Were it possible for her to do so, she would leave the villa immediately. But she had Lucy and the business to think of, and Carly had been taught from a very young age to carry a dual burden of gratitude and responsibility.

She would have to stay, and she would have to remember why she was here and why he was here, and behave towards him with all the professional courtesy she could muster.

For the rest, she would rather go naked than ask him for so much as a rag to cover her—would rather starve than accept a crust from his table, rather die than let him see how very much he had hurt her and in how many different ways.

‘I know what you are,’ he had said.

But the truth was he did not know her at all.

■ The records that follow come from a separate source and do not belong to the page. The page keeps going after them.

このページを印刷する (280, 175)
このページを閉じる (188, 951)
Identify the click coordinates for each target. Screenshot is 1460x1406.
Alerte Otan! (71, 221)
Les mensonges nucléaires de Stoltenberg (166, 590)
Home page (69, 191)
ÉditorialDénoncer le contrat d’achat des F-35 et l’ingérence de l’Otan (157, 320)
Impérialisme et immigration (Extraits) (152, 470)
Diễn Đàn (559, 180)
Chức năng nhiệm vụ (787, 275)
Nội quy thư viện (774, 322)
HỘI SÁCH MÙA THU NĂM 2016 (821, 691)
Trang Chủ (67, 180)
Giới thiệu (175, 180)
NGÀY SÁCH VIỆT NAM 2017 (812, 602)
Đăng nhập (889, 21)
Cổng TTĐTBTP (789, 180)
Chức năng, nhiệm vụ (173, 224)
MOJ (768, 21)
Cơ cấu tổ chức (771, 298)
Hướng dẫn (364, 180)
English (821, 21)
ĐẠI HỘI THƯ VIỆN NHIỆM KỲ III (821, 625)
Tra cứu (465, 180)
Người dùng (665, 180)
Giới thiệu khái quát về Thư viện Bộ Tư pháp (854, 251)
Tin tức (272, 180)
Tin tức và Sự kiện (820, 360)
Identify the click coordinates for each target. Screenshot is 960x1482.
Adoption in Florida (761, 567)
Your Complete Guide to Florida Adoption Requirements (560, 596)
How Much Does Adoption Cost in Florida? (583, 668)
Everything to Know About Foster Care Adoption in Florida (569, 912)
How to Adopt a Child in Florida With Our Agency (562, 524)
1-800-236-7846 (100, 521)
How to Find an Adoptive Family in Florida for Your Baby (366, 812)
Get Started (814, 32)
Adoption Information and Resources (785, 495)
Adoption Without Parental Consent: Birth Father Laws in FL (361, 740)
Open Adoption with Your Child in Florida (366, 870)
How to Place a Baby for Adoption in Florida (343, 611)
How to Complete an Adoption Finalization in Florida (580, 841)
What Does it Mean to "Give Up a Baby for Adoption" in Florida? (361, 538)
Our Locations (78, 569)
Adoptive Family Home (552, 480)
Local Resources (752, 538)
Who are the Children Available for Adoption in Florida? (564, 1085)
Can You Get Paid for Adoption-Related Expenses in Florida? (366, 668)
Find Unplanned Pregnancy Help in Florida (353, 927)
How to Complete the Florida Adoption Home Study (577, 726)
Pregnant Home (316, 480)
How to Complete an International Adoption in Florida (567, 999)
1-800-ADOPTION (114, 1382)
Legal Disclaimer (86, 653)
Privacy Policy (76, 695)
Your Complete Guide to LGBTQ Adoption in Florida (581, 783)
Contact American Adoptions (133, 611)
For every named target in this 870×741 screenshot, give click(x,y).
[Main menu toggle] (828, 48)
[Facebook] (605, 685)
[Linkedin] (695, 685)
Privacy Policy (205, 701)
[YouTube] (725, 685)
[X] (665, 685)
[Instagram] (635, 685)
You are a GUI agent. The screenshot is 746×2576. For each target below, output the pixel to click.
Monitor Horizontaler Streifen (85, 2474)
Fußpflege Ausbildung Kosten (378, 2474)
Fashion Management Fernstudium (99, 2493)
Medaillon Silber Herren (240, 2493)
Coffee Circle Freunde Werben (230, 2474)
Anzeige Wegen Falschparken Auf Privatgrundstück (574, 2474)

The truth was…The truth was a secret, and so painful that she could not bear to share it with anyone.

CHAPTER FIVE

CARLY stood on the harbourside, her eyes shaded by dark glasses, as she and the chefs ticked off the items being delivered.

It was eleven o’clock in the morning and she had been up since half past five. Luckily she had managed to persuade a taxi driver to pick her up from the villa, despite the earliness of the hour, initially to go to the flower market with the florist, Jeff, and his team to ensure that the freshest and most perfect blooms were purchased for the party, and then to accompany the two chefs when they bought the fresh produce they needed.